+++ Provided information +++

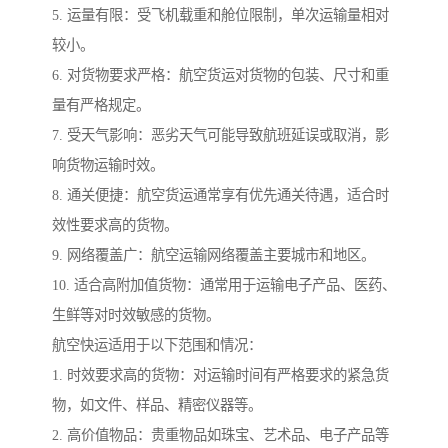
5. 运量有限：受飞机载重和舱位限制，单次运输量相对
较小。
6. 对货物要求严格：航空货运对货物的包装、尺寸和重
量有严格规定。
7. 受天气影响：恶劣天气可能导致航班延误或取消，影
响货物运输时效。
8. 通关便捷：航空货运通常享有优先通关待遇，适合时
效性要求高的货物。
9. 网络覆盖广：航空运输网络覆盖主要城市和地区。
10. 适合高附加值货物：通常用于运输电子产品、医药、
生鲜等对时效敏感的货物。
航空快运适用于以下范围和情况：
1. 时效要求高的货物：对运输时间有严格要求的紧急货
物，如文件、样品、精密仪器等。
2. 高价值物品：贵重物品如珠宝、艺术品、电子产品等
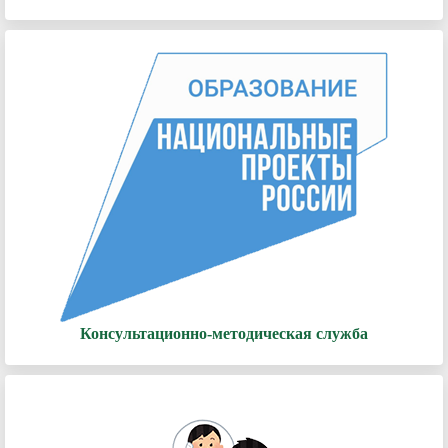
Консультационно-методическая служба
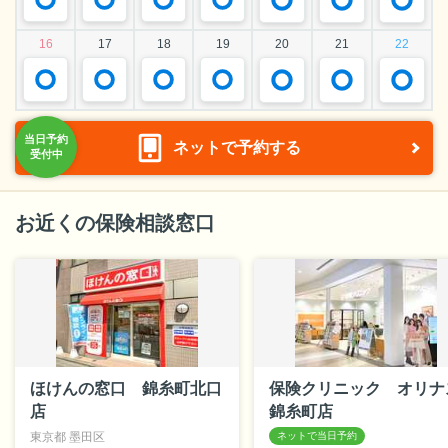
16
17
18
19
20
21
22
ネットで予約する
お近くの保険相談窓口
ほけんの窓口 錦糸町北口
保険クリニック オリナ
店
錦糸町店
東京都 墨田区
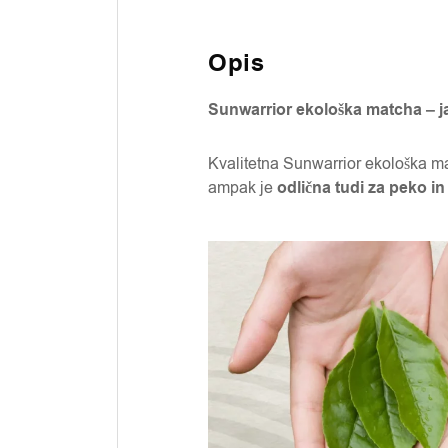
Opis
Sunwarrior ekološka matcha – j
Kvalitetna Sunwarrior ekološka m
ampak je
odlična tudi za peko in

+++

Exactly the lines from the one containing "Kvalitetna Sunwarrior ekološka m" through the end of the records above are to be printed, and no others.

Written response
Kvalitetna Sunwarrior ekološka m
ampak je
odlična tudi za peko in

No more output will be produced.